If I have, say, a cylindricalish roast, how much of it should be covered by liquid? A quarter of the way? Halfway? Completely? I know that crockpot cooked meats create liquid on their own but how far up do you fill your crockpots?

Thanks!
Alex


----------



## mudbug (Feb 14, 2007)

not far.  check this out


----------



## shellsand (Mar 1, 2007)

There is no real right or wrong way. Just add some liquid and cover it up. if you have too much liquid at the end, put the excess in a saucepan and cook it over high until it reduces to a thicker consistency. If you want to make a gravy out of the drippings stirr in a couple of table spoons of flour a little at a time until dissolved and then let simmer for a few minutes.

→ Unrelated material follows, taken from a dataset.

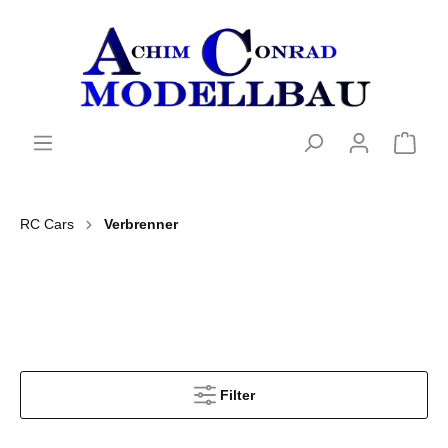
RC Cars
Verbrenner
Filter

Stop by my blog: <link removed>


----------



## StirBlue (Mar 1, 2007)

I place my seasonings in the bottom of the crockpot and then add one cup of liquid in the bottom of the crockpot and place the meat in over it.  This will keep the ceramic pot from cracking and add the moisture for dry seasonings.  
After 2-3 hours If it looks to be drying out, add another cup of very warm water and recheck it after about 30 minutes.  Just add small amounts of water as needed so the meat juices are not deluded.


----------



## Candocook (Mar 2, 2007)

I think it depends on the recipe but less is probably better. If you are leaving it all day, then be sure your liquid level is sufficient. And as the poster up a bit says, you can always concentrate your juices--which I think is a better idea than not putting enough liquid in.  
Another way to help concentrate your juices that is used when oven braising is to put a layer of parchment paper or foil (if there isn't tomato in your recipe) touching the surface of your crockpot ingredients. The liquid condenses on it and drops right back, concentrating your liquid.


----------



## Barb L. (Mar 2, 2007)

If I do a roast in the crock pot, I just put the roast in - season, sliced or whole onions on top and enough water to cover bottom of pot, not very much.  Then just cook on low all day,


----------



## pacanis (Mar 2, 2007)

I think I'm right there with Barb.  I don't think I add 1/2c and maybe closer to 1/3.  This is when I do a chuck roast that takes up the whole bottom of my oval slow cooker.  I add carrots, onions and potatos so it gets additional moisture from them.  I used to put everything on top of the meat and season it last, figuring the liquids produced from the veggies will slowly mix with the seasoning and seep down over everything. It always came out good, but for something different I recently started putting the carrots on the bottom and the meat on top of them. The roast retains more of its "sear" this way as it's not setting in the rising liquids.
This works if I'm looking to eat in 3-1/2 hours or 6.
The only thing you need a knife for is to butter your veggies and bread


----------